Bereits im April 2016 fand die Auftaktveranstaltung zur Gründung des Runden Tisches für die barrierefreie frauenärztliche Versorgung in Berlin statt. Im Januar 2017 wurden verschiedene Arbeitsgruppen eingerichtet, unter anderem für die Bestandsaufnahme der Situation der gynäkologischen Praxen, für die Entwicklung von Strategien für die Kommunikation mit den Krankenkassen und der Kassenärztlichen Vereinigung oder für die Entwicklung von Fortbildungsangeboten für Ärzt_innen und Gesundheitspersonal.
Ulrike Haase war maßgeblich in der AG
„Frauen mit Behinderungen" des Netzwerks Frauengesundheit Berlin an der Initiierung des Runden Tisches beteiligt und wird auch weiterhin für das Netzwerk behinderter Frauen in diesem wichtigen Gremium der Umsetzung barrierefreier Frauengesundheit in der ambulanten wie stationären frauenärztlichen Regelversorgung aktiv sein.

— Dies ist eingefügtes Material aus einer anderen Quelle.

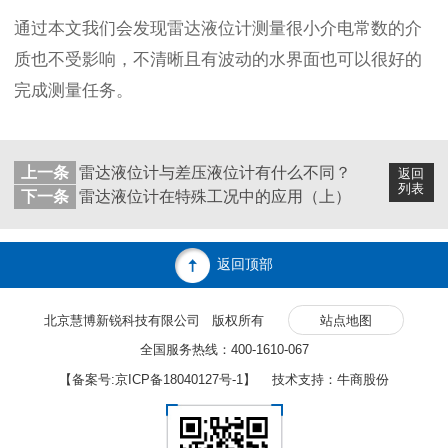
通过本文我们会发现雷达液位计测量很小介电常数的介
质也不受影响，不清晰且有波动的水界面也可以很好的
完成测量任务。
上一条
雷达液位计与差压液位计有什么不同？
返回
列表
下一条
雷达液位计在特殊工况中的应用（上）
返回顶部
北京慧博新锐科技有限公司 版权所有
站点地图
全国服务热线：400-1610-067
【备案号:
京ICP备18040127号-1
】 技术支持：牛商股份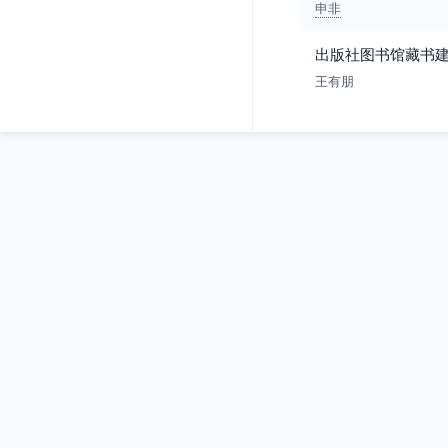
申非
出版社图书馆藏书
王有朋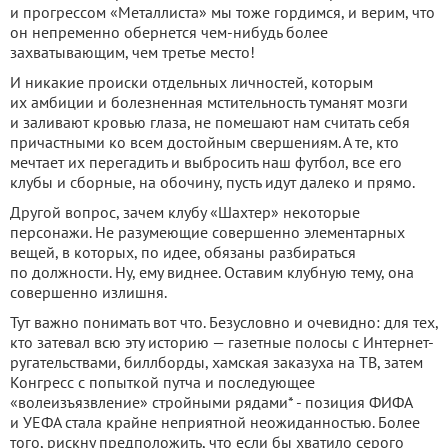
и прогрессом «Металлиста» мы тоже гордимся, и верим, что
он непременно обернется чем-нибудь более
захватывающим, чем третье место!
И никакие происки отдельных личностей, которым
их амбиции и болезненная мстительность туманят мозги
и заливают кровью глаза, не помешают нам считать себя
причастными ко всем достойным свершениям. А те, кто
мечтает их перегадить и выбросить наш футбол, все его
клубы и сборные, на обочину, пусть идут далеко и прямо.
Другой вопрос, зачем клубу «Шахтер» некоторые
персонажи. Не разумеющие совершенно элементарных
вещей, в которых, по идее, обязаны разбираться
по должности. Ну, ему виднее. Оставим клубную тему, она
совершенно излишня.
Тут важно понимать вот что. Безусловно и очевидно: для тех,
кто затевал всю эту историю — газетные полосы с Интернет-
ругательствами, биллборды, хамская заказуха на ТВ, затем
Конгресс с попыткой путча и последующее
«волеизъязвление» стройными рядами* - позиция ФИФА
и УЕФА стала крайне неприятной неожиданностью. Более
того, рискну предположить, что если бы хватило серого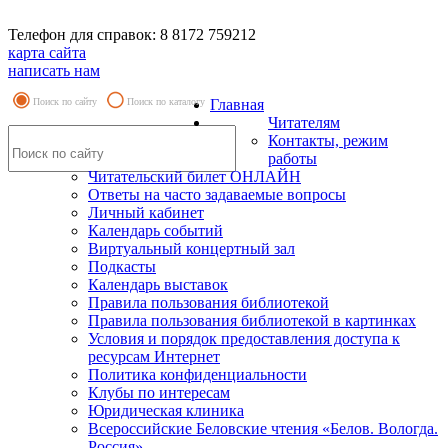
Телефон для справок: 8 8172 759212
карта сайта
написать нам
Поиск по сайту
Поиск по каталогу
Главная
Читателям
Контакты, режим
работы
Читательский билет ОНЛАЙН
Ответы на часто задаваемые вопросы
Личный кабинет
Календарь событий
Виртуальный концертный зал
Подкасты
Календарь выставок
Правила пользования библиотекой
Правила пользования библиотекой в картинках
Условия и порядок предоставления доступа к
ресурсам Интернет
Политика конфиденциальности
Клубы по интересам
Юридическая клиника
Всероссийские Беловские чтения «Белов. Вологда.
Россия»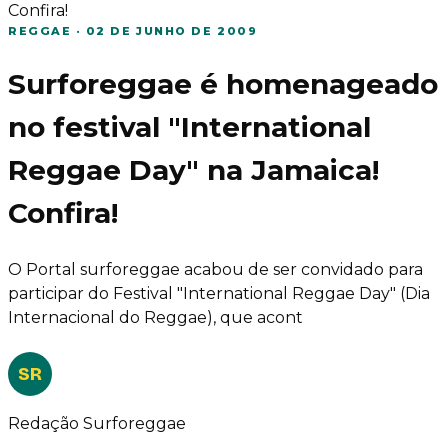
Confira!
REGGAE
·
02 DE JUNHO DE 2009
Surforeggae é homenageado
no festival "International
Reggae Day" na Jamaica!
Confira!
O Portal surforeggae acabou de ser convidado para
participar do Festival "International Reggae Day" (Dia
Internacional do Reggae), que acont
SR
Redação Surforeggae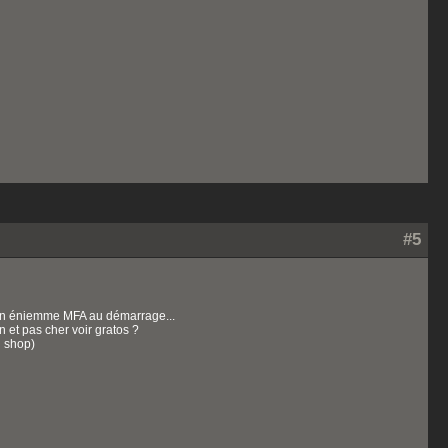
#5
sur un éniemme MFA au démarrage...
 et pas cher voir gratos ?
u shop)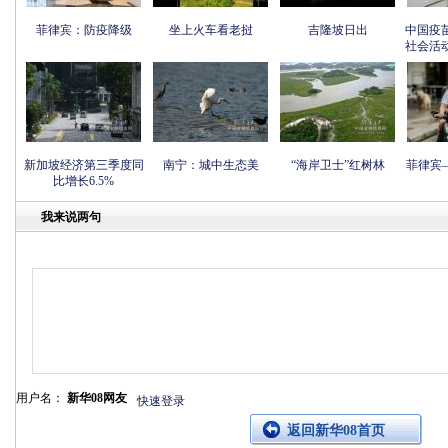
菲律宾：防疫降级
坐上火车看老挝
吉隆坡日出
中国疫
社会活
新加坡经济第三季度同
南宁：城中生态美
“海岸卫士”红树林
菲律宾
比增长6.5%
我来说两句
用户名：
新华08网友
快速登录
返回新华08首页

Das Netzwerk behinderter Frauen Berlin e.V. engagiert sich seit seiner Gründung gegen sexuelle Gewalt an behinderten Frauen und Mädchen. Auch in diesem Jahr stehen dafür zusätzlich zum regulären Beratungsangebot 2,5 Wochenstunden zur Verfügung. Frauen und Mädchen mit Gewalterfahrungen wollen wir ermutigen, sich an Bärbel Schweitzer zu wenden, sie verfügt über langjährige Beratungserfahrung in diesem Bereich. Die zusätzlichen Personalkosten für Gremienarbeit und Beratung von gewaltbetroffenen Frauen werden erneut von der Senatsverwaltung für Gesundheit, Pflege und Gleichstellung übernommen.

Verschiedene Anfragen von Transfrauen mit Behinderung in der jüngeren Vergangenheit haben im Netzwerk dazu geführt, das Thema der Interkulturellen Öffnung um den Personenkreis der Transfrauen zu erweitern. An diesem Prozess sollen möglichst alle Mitfrauen des Vereins beteiligt werden. Nachdem bereits im Vorjahr in Plenum und Klausurtagung Vera Fritz und Justine Wodtke vom Sonntagsclub als Referentinnen zur Verfügung standen, fand im Februar ein weiterer ganztägiger Workshop zur Information und Reflexion statt.

Weiterhin ist das Netzwerk nach wie vor gefordert, in allen Arbeitsbereichen dazu beizutragen, dass die UN-Behindertenrechtskonvention in den Belangen, die behinderte Frauen betreffen, umgesetzt wird.

Eine besondere Herausforderung besteht in diesem Jahr für das Netzwerk in der Neubesetzung der Projektstelle des Projektmanagements, der Öffentlichkeits- und Gremienarbeit. Nach mehr als 16 Jahren ihrer engagierten und kompetenten Mitarbeit in der Selbsthilfe-, Kontakt- und Beratungsstelle des Netzwerkes verabschieden wir uns von Dörte Gregorschewski.

Für die finanzielle Förderung und die vertrauensvolle Zusammenarbeit bedanken wir uns bei der Senatsverwaltung für Gesundheit, Pflege und Gleichstellung sowie bei der Senatsverwaltung für Integration, Arbeit und Soziales.